D.W. Moffett: The first call (they) make is they say, "You want to move to South Africa?" And you say, "Just hold on. Let me call my wife." I have two kids, and they're really happy. They've always embraced my kind of gypsy lifestyle. And I've been sending back glowing reports about how beautiful it is here and how much fun they're going to have. And my daughter is out of her mind. She's 10. She just can't wait to get here. I'm sending her pictures back of things like this (referring to lion cub on his lap), and she can't wait to get her hands on 'em. So in that sense, the adventure far outweighs the inconveniences.
And how many takes do you do with an animal scene? How does that work?
D.W. Moffett: I think what you have to do, certainly, when you have an animal on the scene, is you've got to kind of roll with what the animal's doing. And if the guy says to you in the scene, "My, that tiger's being awfully quiet," and he's screaming, you have to try to adjust your answer to what he just said. So you kind of have to roll with what the animals's doing. Don't get the sense that we are burning film to make sure the elephant hits the purple mark, otherwise we'd have guns to our heads. I mean, I think we're being very flexible and very smart about doing what the animal gives us. It's always interesting because it's an elephant or whatever it is and then just moving on.
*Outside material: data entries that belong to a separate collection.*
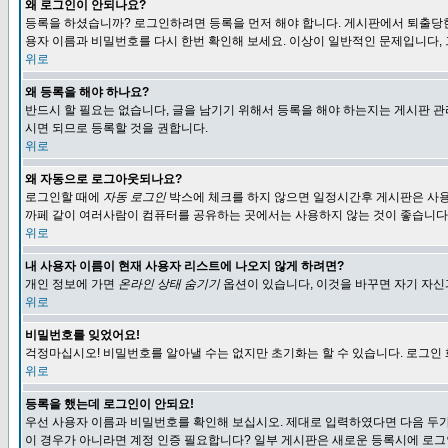
왜 로그인이 안되나요?
등록을 하셨습니까? 로그인하려면 등록을 먼저 해야 합니다. 게시판에서 퇴출당한
용자 이름과 비밀번호를 다시 한번 확인해 보세요. 이상이 일반적인 문제입니다,
위로
왜 등록을 해야 하나요?
반드시 할 필요는 없습니다, 글을 남기기 위해서 등록을 해야 하는지는 게시판 관
시면 되므로 등록할 것을 권합니다.
위로
왜 자동으로 로그아웃되나요?
로그인할 때에
자동 로그인
박스에 체크를 하지 않으면 일정시간후 게시판은 사용
까페 같이 여러사람이 컴퓨터를 공유하는 곳에서는 사용하지 않는 것이 좋습니다
위로
내 사용자 이름이 현재 사용자 리스트에 나오지 않게 하려면?
개인 정보에 가면
온라인 상태 숨기기
옵션이 있습니다, 이것을 바꾸면 자기 자
위로
비밀번호를 잊었어요!
걱정마십시오! 비밀번호를 알아낼 수는 없지만 초기화는 할 수 있습니다. 로그인
위로
등록을 했는데 로그인이 안되요!
우선 사용자 이름과 비밀번호를 확인해 보십시오. 제대로 입력하였다면 다음 두가
이 경우가 아니라면 계정 인증 필요합니다? 일부 게시판은 새로운 등록시에 로그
Where are you staying while you are over there?
Stephanie Niznik: We are all staying very nearby, and we all have our own amazing homes in a place called Pecanwood, which is a golf estate. And we've all had our adventures ... It's actually very cold here right now, which is sort of the opposite of what I expected, so I've learned how to make a great fire, but in beautiful, beautiful homes very close by.
What has been the more challenging change for you, to be working on a distant location or to be adjusting to the European work rules?
D.W. Moffett: Well, I'm loving the 12-hour day. As you all know, the level of quality that's required now in America hour shows, everybody's working 15 hours a day and it just chews crews up, and it's tough on folks. And I think we're making our days, and we're doing it in 11 hours with animals. And so that's been a wonderful adjustment. I think for me the hardest part has been, you know, being away from the family, and just sort of getting settled into a totally different new country. I was shocked about how little I knew about Africa until I got here. And so that has been the big adjustment for me. The crew is very professional. It's like shooting in America, except there's an elephant right behind you.
Stephanie Niznik: Well, I love the European work hours. But actually I got here so quickly, it was such a whirlwind. And one of the first people I ever spoke to was Michael (Rauch, Executive Producer). And he said, "You're never going to believe it, but after a while you've see so many giraffes, you're just kind of hoping that they'll stay in the shot consistently." And I couldn't believe that was true, but it really, really is. We see everything every day in the background. When I was shooting with D.W. the other day there was a zebra, and then it turned into a giraffe, and then it was an elephant. So definitely the biggest transition has been coming (to Africa).
Atandwa Kani plays Tumelo, a local who befriends the family. He shared his experiences working with Americans and a big production company
What is it like having Hollywood come into South Africa and bring the industry to you and working on this series?
Atandwa Kani: Well, it's pretty amazing, because I think the only thing we see of Hollywood in South Africa is on TV and on the big screen. So when you have it, when you become part of it, and it becomes right in your face, it's out of this world. It's sort of surreal. I don't think it's hit me yet that I'm in this production. I don't think it's really hit me yet. And when it does, I think I'll just faint, because it's every actor's dream to get to that standard, to the level in production that they produce. And, yeah, it is - there are a lot of South African actors that would love this opportunity. And to be in a production like this, it's magnificent.
Do people in Africa think that what they see on TV and in the movies reflects reality in America?
Atandwa Kani: No, no, not all. Well, I mean, there are some -- if you take a documentary, we believe that that is the actual authentic life. But when it's clear -- not so much of a fabrication. When it's fiction, then we really understand that it's fiction. We don't really think that there are aliens coming out of the place and they're grabbing people. But we really understand the authenticity and the realness of television.
Life is Wild airs Sunday Nights at 8PM on The CW.